Blyleven will enter his eighth full season as color commentator for Twins baseball in 2003. Blyleven, who pitched in the major leagues for 23 years, including 11 seasons with the Twins, retired at the age of 42 and is one of only two major league pitchers to win a major league game before his 20th birthday and after his 40th birthday. Bert pitched in two All-Star Games, three Championship Series and two World Series with the Twins and Pirates.
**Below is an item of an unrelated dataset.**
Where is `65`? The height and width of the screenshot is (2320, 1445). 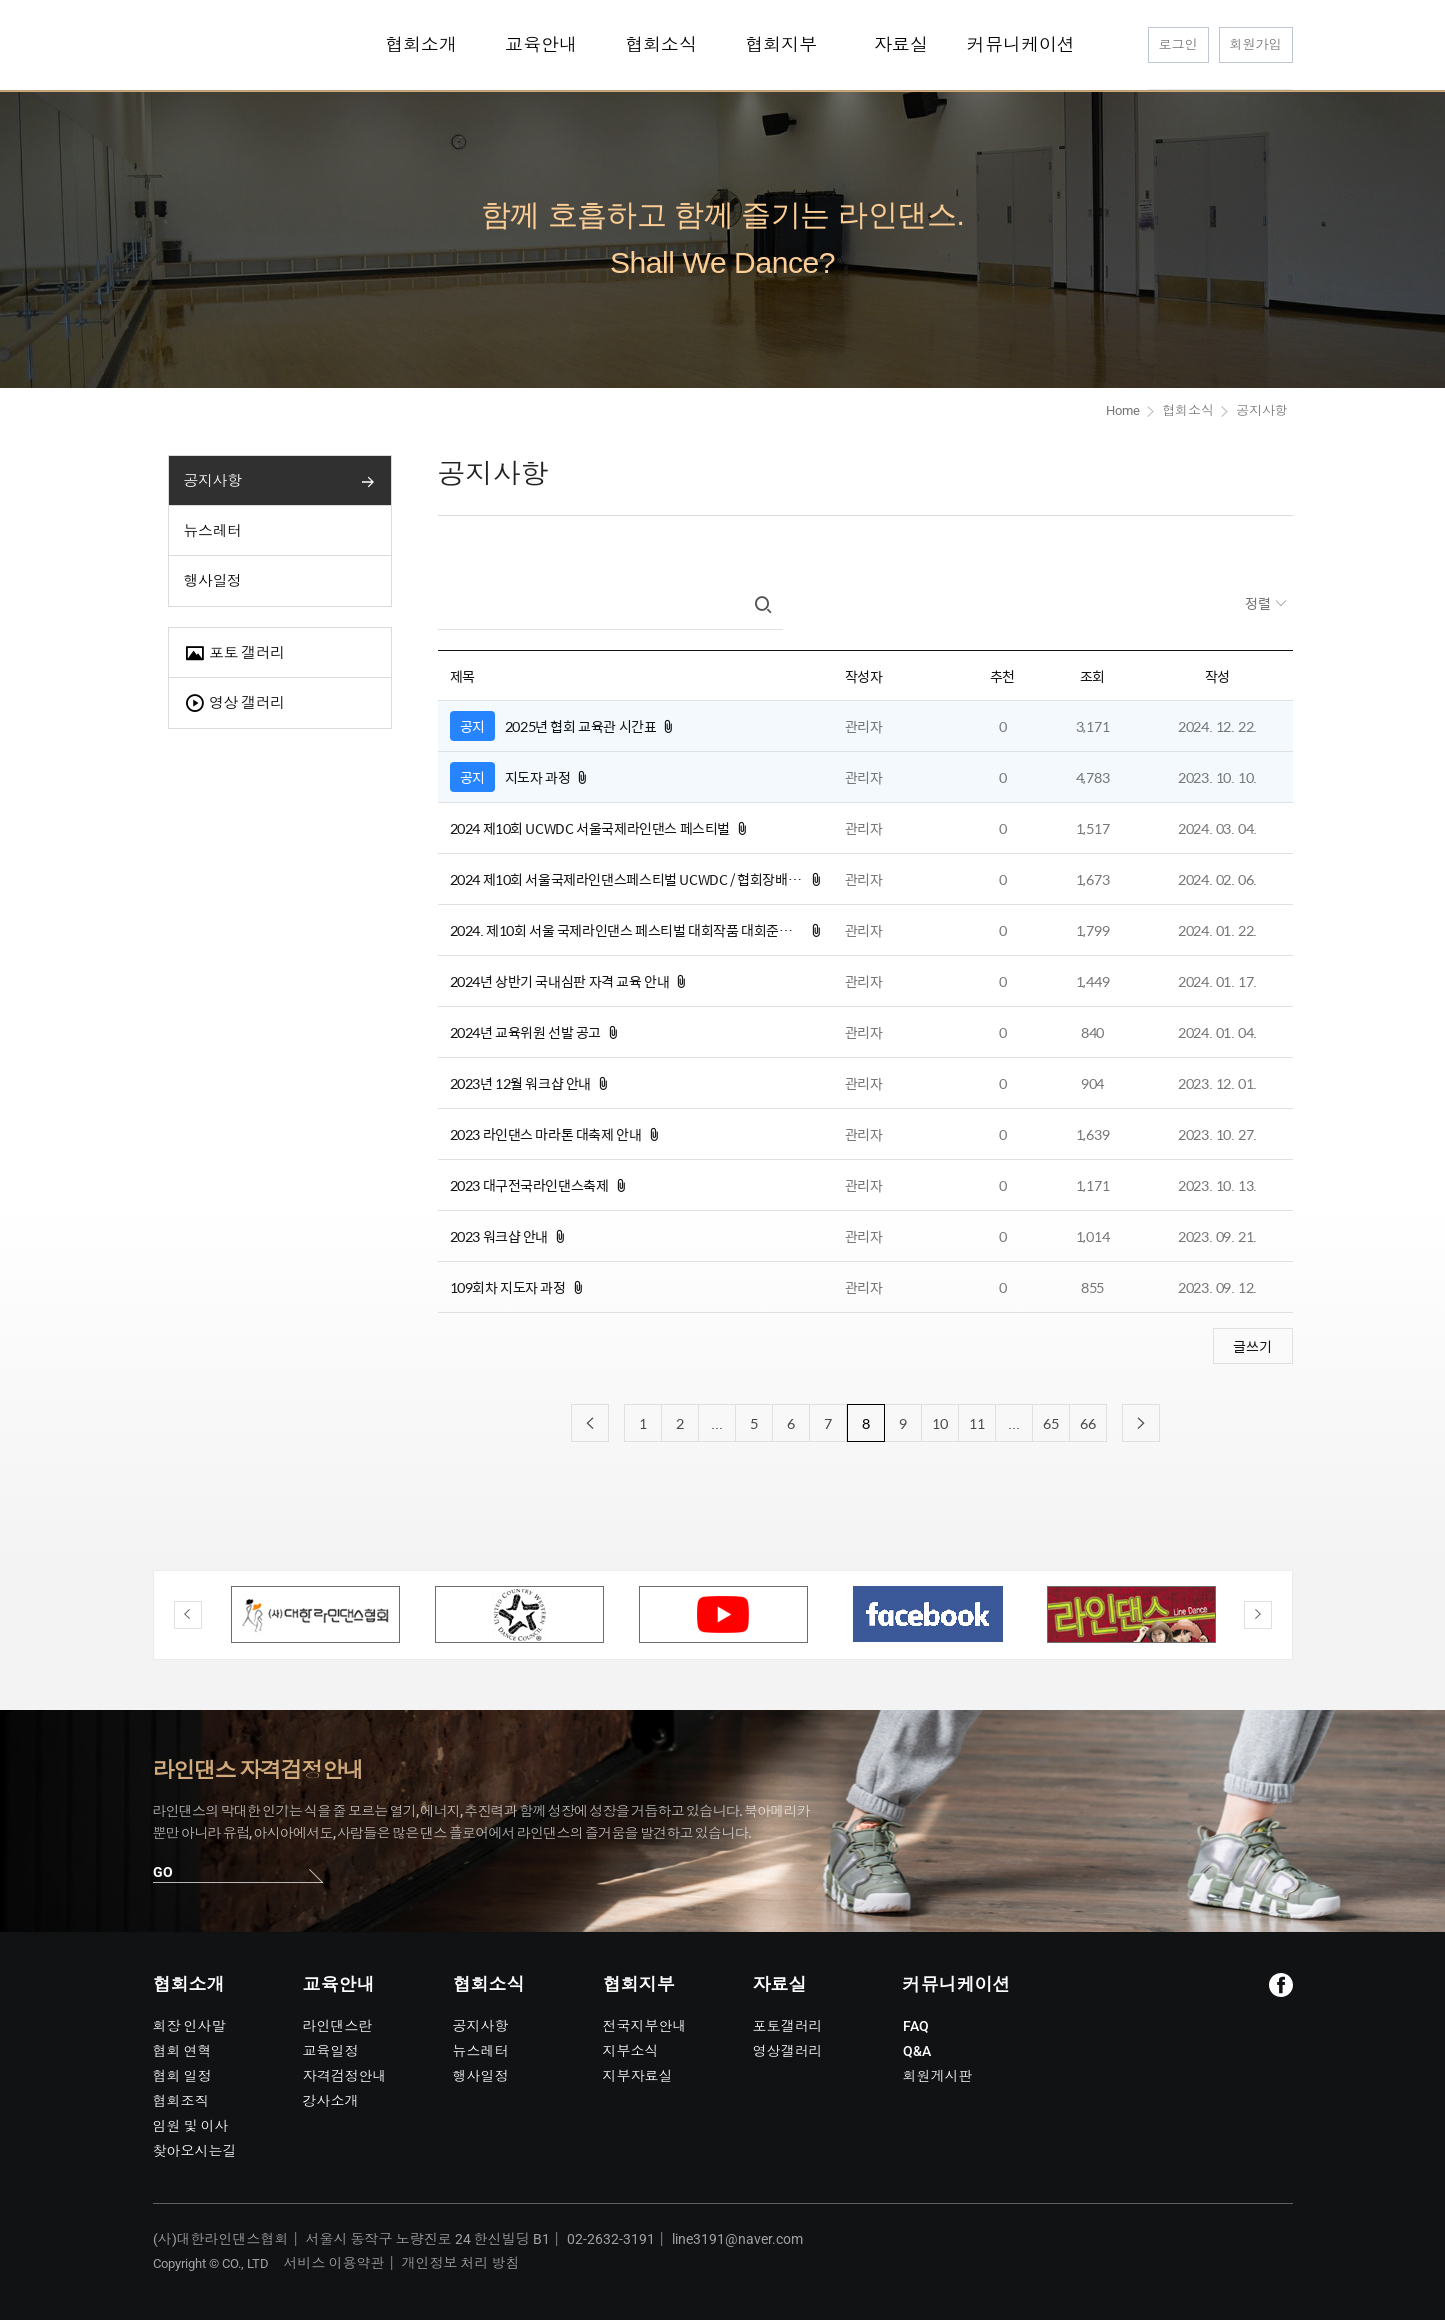
65 is located at coordinates (1051, 1423).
"We're looking forward to having Dick Bremer and Bert Blyleven return to our Fox Sports Net announce booth as the Twins prepare to defend their American League Central Division title, " said Steve Woelfel, Vice President/General Manager, Fox Sports Net North. "We know our viewers enjoy their expert commentary and the insights they provide."

"The Minnesota Twins are thrilled to have Bert Blyleven and Dick Bremer back as the club's television broadcast team for the 2003 season," said Twins President Dave St. Peter. "Bert and Dick are amongst the most talented and entertaining broadcasting duos in the game today and an integral part of Twins baseball for millions of fans across the region."

Also announced was the continuance of the very popular "Circle Me Bert" in-game telecast feature, where Blyleven uses the Telestrator to circle fans who bring creative signs to the games. What began as a spontaneous gesture at the beginning of the Twins 2002 season, grew to thousands of fans each night vying to get circled and even led to a CD and music video being produced to accompany the phenomenon.

Fox Sports Net North reaches more than 2.8 million homes throughout Minnesota, Wisconsin, Iowa and North and South Dakota. The regional sports network also provides comprehensive coverage of the NBA's Minnesota Timberwolves and Milwaukee Bucks, MLB's Minnesota Twins and Milwaukee Brewers, the NHL's Minnesota Wild and the WNBA's Minnesota Lynx. FSN also telecasts selected University of Wisconsin, University of Minnesota and Marquette University athletic events.


----------